Despite being backed by an $800 billion annual freight business, being a popular job and offering competitive wages and benefits, the industry is in the midst of a generational change and facing a labor shortage.
The typical truck driver is 57 years old, and that average age is rising.
The industry is struggling to find new workers, with annual turnover rates approaching 100% — the shortage could reach 175,000 by 2024, according to the American Trucking Associations. So desperate is the labor shortage that even teenagers are being hired to drive 18-wheeler trucks.
Fortunately for the industry and its workers, the self-driving car movement is fast approaching and could be just what the industry needs to modernize its image, attract younger workers, and improve the quality of jobs at the same time.
And contrary to popular belief, self-driving cars will still need workers for the foreseeable future.
With an eye on both the future of self-driving cars and the truck driving workforce, TuSimple, the first publicly traded self-driving technology company in the U.S., approached Pima Community College in Arizona to offer the first self-driving certification for truck drivers.
The companies hope the new autonomous vehicle jobs will offer young workers safer working conditions, more flexible schedules and the opportunity to learn transferable technical skills they can use in future jobs outside of trucking.
The five-class, 12-credit Autonomous Vehicle Driver and Operations Specialist certification program is designed to improve the skills of current workers who hold a Class A Commercial Driver’s License (CDL), which is required to operate tractor-trailers and other truck vehicles.
Because employers are also looking for workers to perform duties other than driving, the Class A CDL prerequisite is waived for new workers.
The program can be completed part-time or full-time, online or in-person, and equips students with an applied understanding of logistics, computer information systems, and advanced industrial technology.
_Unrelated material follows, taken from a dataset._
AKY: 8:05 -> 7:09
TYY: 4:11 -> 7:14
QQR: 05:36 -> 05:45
The certificate can also be stacked toward Pima College’s advanced degree programs in Automation Industrial Technology, Logistics and Supply Chain Management, and Cybersecurity.
The cost of the program varies from $868 to $3,228 depending on the format selected and is included on the list of eligible training providers that receive WIOA funding.
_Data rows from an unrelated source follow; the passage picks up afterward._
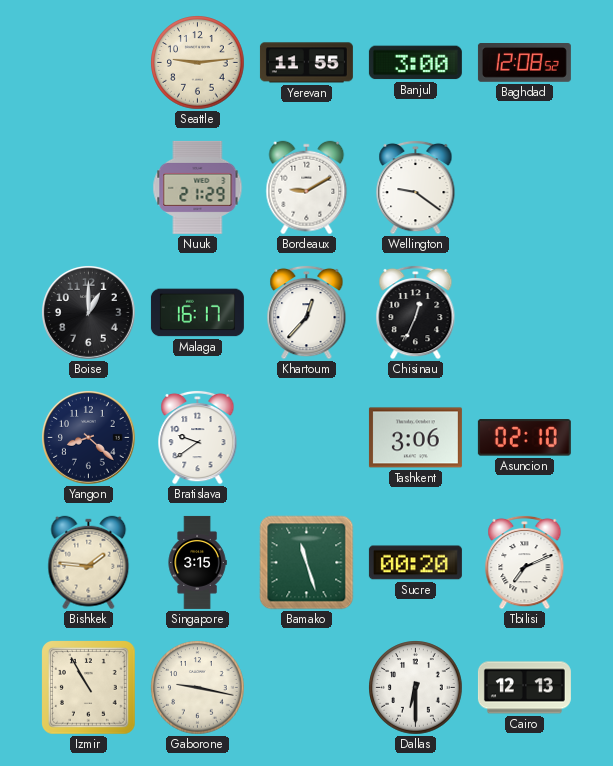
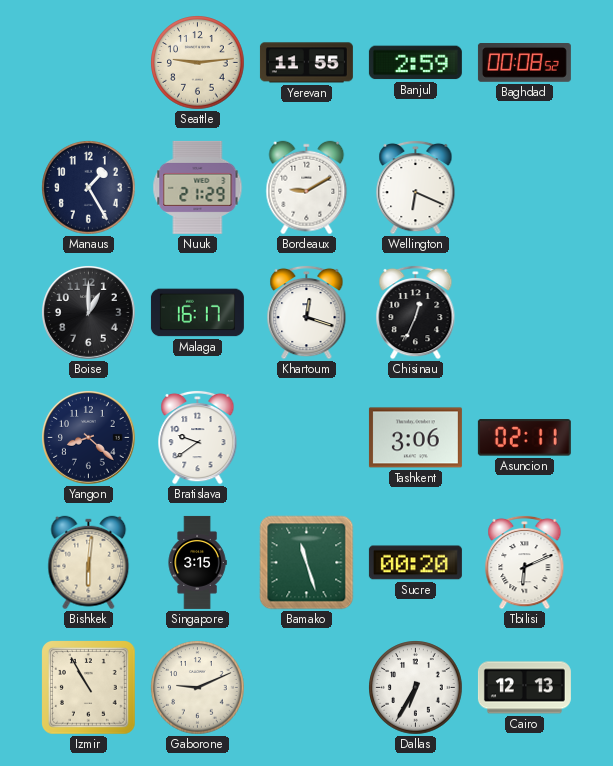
Banjul: 3:00 -> 2:59
Baghdad: 12:08 -> 00:08
Manaus: none -> 1:25
Wellington: 9:21 -> 6:19
Khartoum: 12:37 -> 12:18
Asuncion: 02:10 -> 02:11
Bishkek: 1:46 -> 6:01
Tbilisi: 7:11 -> 6:11
Gaborone: 9:17 -> 9:11
Dallas: 6:30 -> 6:35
Pima also hopes to diversify the predominantly white, male profession of truck driving. More than 75% of enrollment is people of color, with 22% each being black and Latino. 11% are Native Hawaiian or Pacific Islander, 22% are Asian and 22% are white.
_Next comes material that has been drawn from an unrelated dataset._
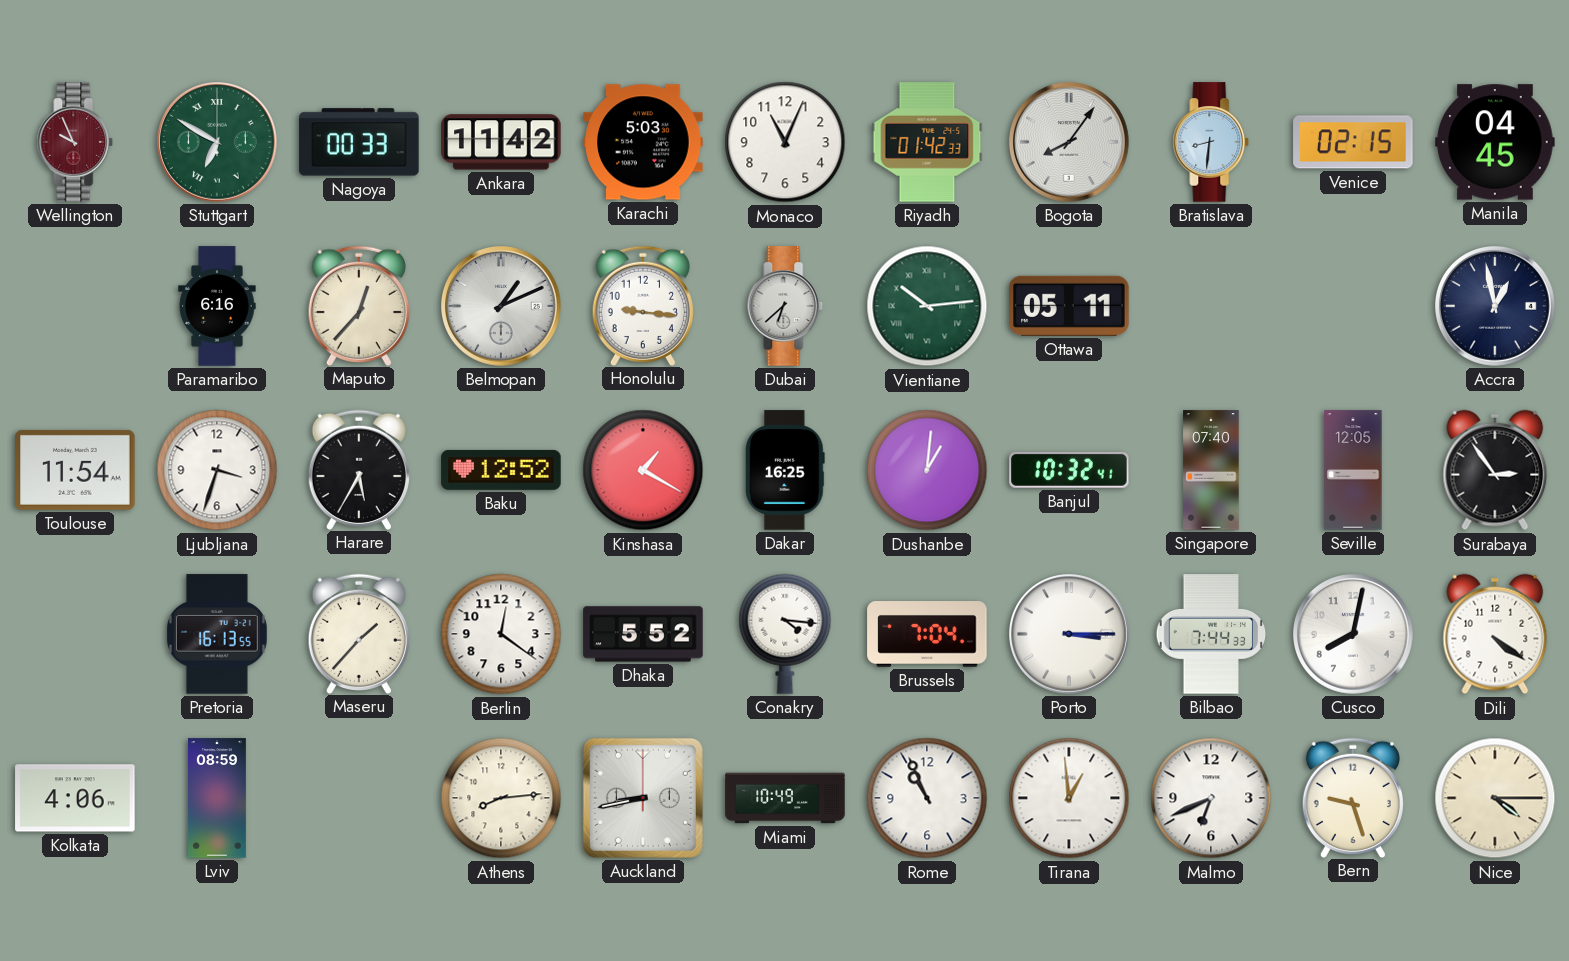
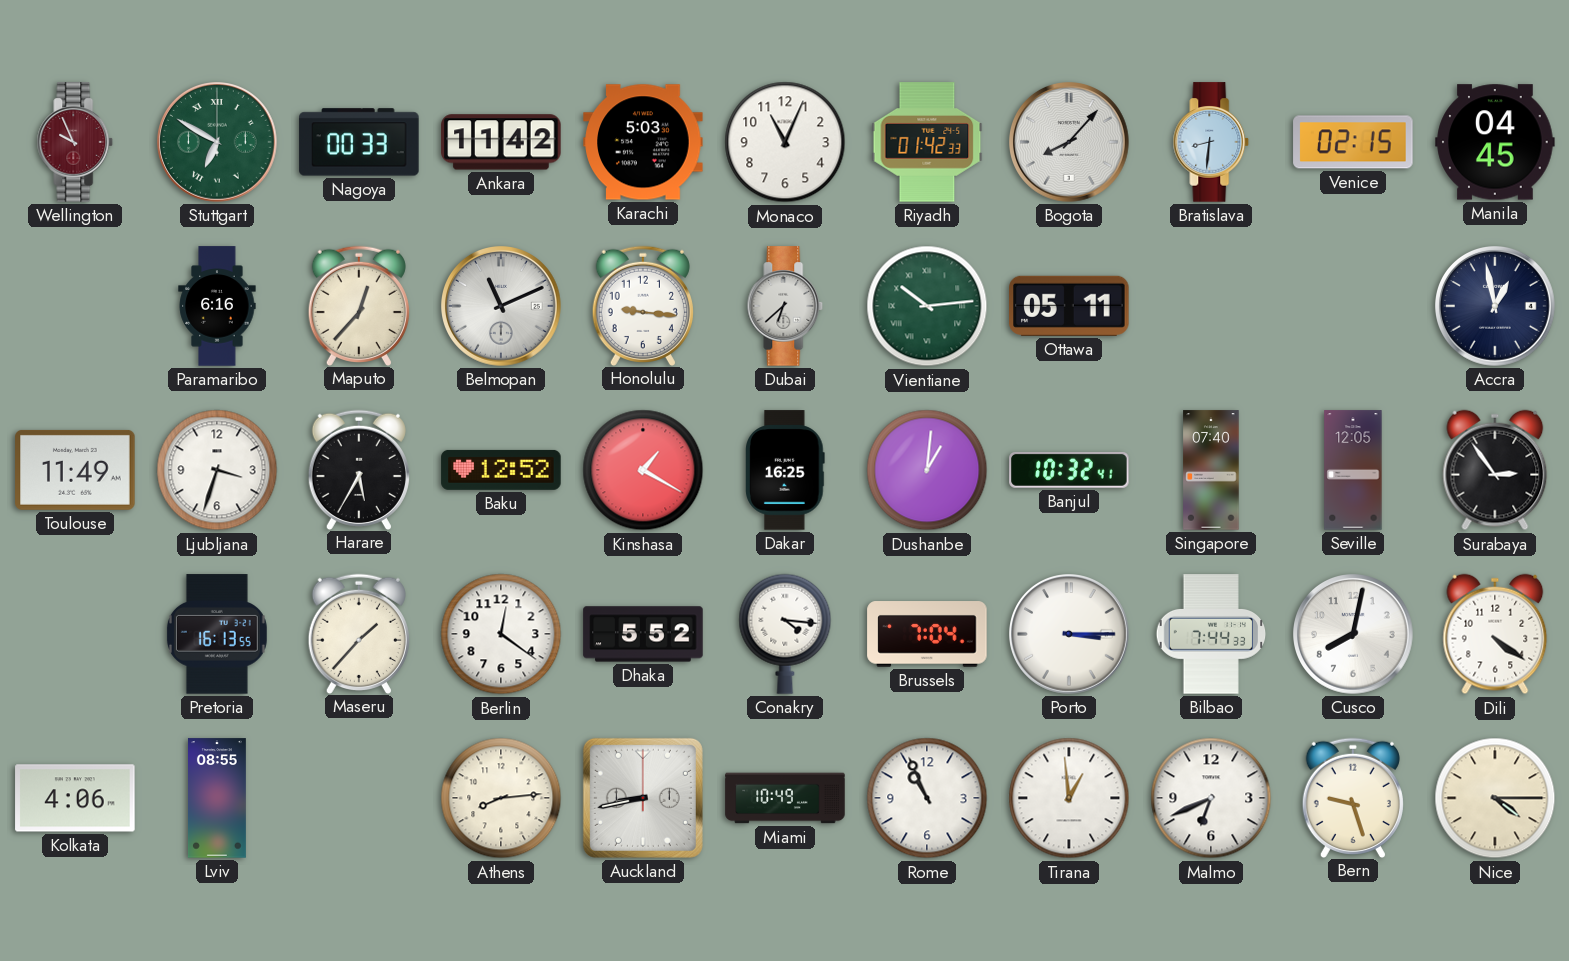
Bogota: 8:06 -> 8:07
Belmopan: 1:11 -> 11:11
Toulouse: 11:54 -> 11:49
Lviv: 08:59 -> 08:55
Meanwhile, 62% of all traditional commercial truck drivers are white.
Why did Pima Community College stand out to TuSimple as the right partner to provide training for these emerging occupations?
While it may sound appealing, training for the “jobs of the future” can be risky, especially outside degree level, and not all emerging jobs are high quality jobs.
When negotiations began, TuSimple had fewer than 10 employees and no trucks or warehouse in Tucson, but now it’s a unicorn valued at more than $1 billion.
While research universities hire administrators and faculty with relevant expertise to carve out areas of local technology-based economic development, this is not the case at most community colleges.
Pima acknowledges that it and other community colleges can’t train in every hot emerging technology field. They and other colleges need to strategically decide which emerging jobs resulting from new technologies are worth prioritizing.
For Pima, the strategy has been to embed itself within the state’s economic development structure, train with purpose and avoid hype.
Notably, Pima College President Lee Lambert served as the only community college voice on the board of directors of Sun Corridor, a public-private economic development organization, which recommended Pima College as an ideal training partner for TuSimple, further enhancing the college’s status as an economic development player.
However, many university presidents serve on such committees.
To ensure the operational success of its economic development mission, Pima has asked this article’s co-author, Ian Roark, to serve as Pima’s official liaison on employer relations as well as local economic development.
“Other universities typically don’t have a formal economic development function assigned to them,” Ian says. “At Pima, workforce development is positioned as part of a broader economic development context. It’s not enough to train for jobs that already exist. Pima wants to drive job creation in the region because it means more opportunities for our learners.”